Disney Is Making Changes To Its DEI efforts: Here’s What’s Changing
Disney is adjusting its approach to diversity, equity, and inclusion (DEI) programs, placing more emphasis on business outcomes, according to an internal memo sent to employees this week. These updates reflect the pressure that companies like Disney are facing as they navigate evolving expectations in today’s business environment.
In the memo, Disney’s Chief Human Resources Officer, Sonia Coleman, outlined several key changes to the company’s DEI efforts:
- Performance Factors: Starting this fiscal year, Disney is replacing the “Diversity & Inclusion” performance factor, which had been used to assess executive compensation, with a new “Talent Strategy” factor. This new strategy will still take elements from the old DEI focus, but it will place greater importance on how values contribute to business success.
- Rebranding DEI Efforts: Disney is getting rid of its controversial “Reimagine Tomorrow” initiative and its related website, which showcased talent and stories from underrepresented communities. The company faced criticism from some conservative groups over this program. In response, Disney launched a new, more corporate-focused DEI hub on its corporate website in December, and updated its internal website as well.
- Employee Resource Groups (ERGs): Disney is also rebranding its “Business” Employee Resource Groups (BERGs) to “Belonging” Employee Resource Groups. This change is meant to emphasize the company’s commitment to strengthening the employee community and improving the workplace experience.
Alongside these internal shifts, Disney is also updating its content advisory system. The company had previously released warnings before some older films, such as “Dumbo” and “Peter Pan,” that featured content with negative depictions or mistreatment of certain groups.
Now, instead of showing these content advisories automatically before the films, Disney will be placing a shorter advisory in the details section of these films on Disney+. The new advisory will read: “This program is presented as originally created and may contain stereotypes or negative depictions.”
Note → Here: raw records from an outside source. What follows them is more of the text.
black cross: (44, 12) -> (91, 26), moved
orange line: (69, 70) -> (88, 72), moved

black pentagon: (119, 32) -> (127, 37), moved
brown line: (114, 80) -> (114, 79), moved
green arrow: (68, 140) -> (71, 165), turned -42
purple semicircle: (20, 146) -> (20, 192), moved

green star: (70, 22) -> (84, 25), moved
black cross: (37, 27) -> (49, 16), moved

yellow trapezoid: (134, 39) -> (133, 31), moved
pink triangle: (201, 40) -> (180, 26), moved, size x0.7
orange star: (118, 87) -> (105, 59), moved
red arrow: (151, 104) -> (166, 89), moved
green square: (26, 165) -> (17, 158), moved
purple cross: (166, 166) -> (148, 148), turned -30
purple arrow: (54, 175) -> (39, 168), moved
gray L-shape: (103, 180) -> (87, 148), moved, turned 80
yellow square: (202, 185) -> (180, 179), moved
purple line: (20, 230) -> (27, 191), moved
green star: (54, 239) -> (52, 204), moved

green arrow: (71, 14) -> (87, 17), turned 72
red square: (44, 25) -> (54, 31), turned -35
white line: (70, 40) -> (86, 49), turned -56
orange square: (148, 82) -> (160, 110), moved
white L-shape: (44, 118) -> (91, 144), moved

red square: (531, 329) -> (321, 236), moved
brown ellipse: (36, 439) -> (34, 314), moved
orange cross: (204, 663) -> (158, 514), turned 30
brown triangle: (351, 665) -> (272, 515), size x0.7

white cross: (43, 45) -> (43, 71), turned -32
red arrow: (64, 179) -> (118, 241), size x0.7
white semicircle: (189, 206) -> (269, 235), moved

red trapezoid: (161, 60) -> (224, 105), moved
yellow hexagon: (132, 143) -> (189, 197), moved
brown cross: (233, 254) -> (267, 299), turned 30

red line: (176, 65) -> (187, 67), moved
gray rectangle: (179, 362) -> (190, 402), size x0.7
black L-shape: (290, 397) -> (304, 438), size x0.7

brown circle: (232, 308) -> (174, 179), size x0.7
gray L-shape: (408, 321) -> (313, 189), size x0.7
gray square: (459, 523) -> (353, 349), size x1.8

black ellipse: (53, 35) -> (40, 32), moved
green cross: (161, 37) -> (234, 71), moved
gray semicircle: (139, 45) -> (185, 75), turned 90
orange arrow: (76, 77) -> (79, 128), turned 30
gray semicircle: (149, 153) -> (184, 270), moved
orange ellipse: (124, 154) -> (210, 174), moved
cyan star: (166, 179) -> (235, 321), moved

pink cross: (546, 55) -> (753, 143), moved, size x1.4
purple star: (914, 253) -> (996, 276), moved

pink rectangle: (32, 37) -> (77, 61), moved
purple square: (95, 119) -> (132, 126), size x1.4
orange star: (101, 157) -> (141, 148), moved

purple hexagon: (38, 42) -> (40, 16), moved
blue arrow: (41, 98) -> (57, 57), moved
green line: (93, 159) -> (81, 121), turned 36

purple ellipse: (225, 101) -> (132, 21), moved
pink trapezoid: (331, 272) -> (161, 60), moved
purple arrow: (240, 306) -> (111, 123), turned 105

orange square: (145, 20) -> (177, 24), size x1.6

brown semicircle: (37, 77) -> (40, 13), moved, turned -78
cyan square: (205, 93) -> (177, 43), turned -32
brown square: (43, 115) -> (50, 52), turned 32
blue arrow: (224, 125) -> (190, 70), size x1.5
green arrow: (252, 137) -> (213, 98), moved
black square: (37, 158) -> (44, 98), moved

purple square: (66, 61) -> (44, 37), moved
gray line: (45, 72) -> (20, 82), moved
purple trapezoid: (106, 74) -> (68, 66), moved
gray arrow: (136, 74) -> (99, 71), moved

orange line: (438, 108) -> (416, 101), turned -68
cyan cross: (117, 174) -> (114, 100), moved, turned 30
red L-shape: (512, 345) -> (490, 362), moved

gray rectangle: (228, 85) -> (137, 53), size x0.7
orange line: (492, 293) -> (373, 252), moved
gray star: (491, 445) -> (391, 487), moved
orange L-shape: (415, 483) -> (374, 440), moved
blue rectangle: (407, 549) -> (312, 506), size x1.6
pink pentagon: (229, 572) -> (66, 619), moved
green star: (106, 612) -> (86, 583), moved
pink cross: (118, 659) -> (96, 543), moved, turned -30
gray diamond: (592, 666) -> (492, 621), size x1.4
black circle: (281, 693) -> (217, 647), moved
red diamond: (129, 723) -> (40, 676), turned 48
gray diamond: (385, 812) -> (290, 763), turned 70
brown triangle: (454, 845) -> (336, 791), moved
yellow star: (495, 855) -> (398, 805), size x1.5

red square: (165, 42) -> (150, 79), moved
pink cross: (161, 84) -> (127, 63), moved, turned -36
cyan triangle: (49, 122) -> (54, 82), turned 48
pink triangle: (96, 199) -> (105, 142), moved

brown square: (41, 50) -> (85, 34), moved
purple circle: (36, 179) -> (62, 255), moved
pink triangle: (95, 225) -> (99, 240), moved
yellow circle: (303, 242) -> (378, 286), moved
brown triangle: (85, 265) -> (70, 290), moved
This move is a significant departure from the previous, more detailed warnings. It reflects Disney’s decision to reduce the visibility of these disclaimers while still acknowledging that some content may not meet today’s standards.
At the company’s 2023 annual shareholders meeting, Iger emphasized that Disney’s primary goal should be to entertain people, with a focus on creating positive impacts rather than pushing a political agenda. “Our primary mission needs to be to entertain, and then through our entertainment to continue to have a positive impact on the world,” Iger said. “It should not be agenda-driven, it should be entertainment-driven.”
So far, Iger’s approach appears to be working. Disney’s reputation among conservative audiences has improved, and the company’s entertainment efforts continue to succeed. In 2024, Disney was the top North American box office distributor, thanks in part to the success of family-friendly films like Inside Out 2 and Moana 2.
These changes signal that Disney is working to balance its core mission of entertainment with the pressures of navigating an increasingly complex political landscape. The updated DEI programs and content changes are part of a broader effort to adapt to the times while still staying true to its foundational values.